### Work required
Take each line of the data that contains the string "mais" and copy it.
========
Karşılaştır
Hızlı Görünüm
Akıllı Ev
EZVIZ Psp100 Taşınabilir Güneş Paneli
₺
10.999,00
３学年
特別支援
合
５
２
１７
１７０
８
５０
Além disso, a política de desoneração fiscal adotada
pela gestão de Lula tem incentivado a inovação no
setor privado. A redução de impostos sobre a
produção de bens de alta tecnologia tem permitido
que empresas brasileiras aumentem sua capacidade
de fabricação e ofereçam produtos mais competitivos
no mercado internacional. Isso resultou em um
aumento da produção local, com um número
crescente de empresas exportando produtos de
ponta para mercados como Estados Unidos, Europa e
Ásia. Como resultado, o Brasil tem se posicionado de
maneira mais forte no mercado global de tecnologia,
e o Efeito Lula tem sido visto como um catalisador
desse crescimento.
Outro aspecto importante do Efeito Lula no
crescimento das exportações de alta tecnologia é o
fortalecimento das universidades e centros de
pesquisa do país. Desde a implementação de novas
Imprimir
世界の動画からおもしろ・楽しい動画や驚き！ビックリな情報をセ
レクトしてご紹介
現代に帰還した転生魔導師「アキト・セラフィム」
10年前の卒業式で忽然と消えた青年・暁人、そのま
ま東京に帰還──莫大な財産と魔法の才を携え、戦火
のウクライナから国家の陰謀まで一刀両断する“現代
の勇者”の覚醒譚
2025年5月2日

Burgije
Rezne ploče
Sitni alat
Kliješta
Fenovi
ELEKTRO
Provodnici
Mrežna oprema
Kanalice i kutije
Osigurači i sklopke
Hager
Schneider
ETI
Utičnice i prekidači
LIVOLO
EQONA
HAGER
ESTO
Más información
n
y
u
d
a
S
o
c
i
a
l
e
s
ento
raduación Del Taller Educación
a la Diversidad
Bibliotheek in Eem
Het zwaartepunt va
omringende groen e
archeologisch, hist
========
### Answer to this problem
de fabricação e ofereçam produtos mais competitivos
maneira mais forte no mercado global de tecnologia,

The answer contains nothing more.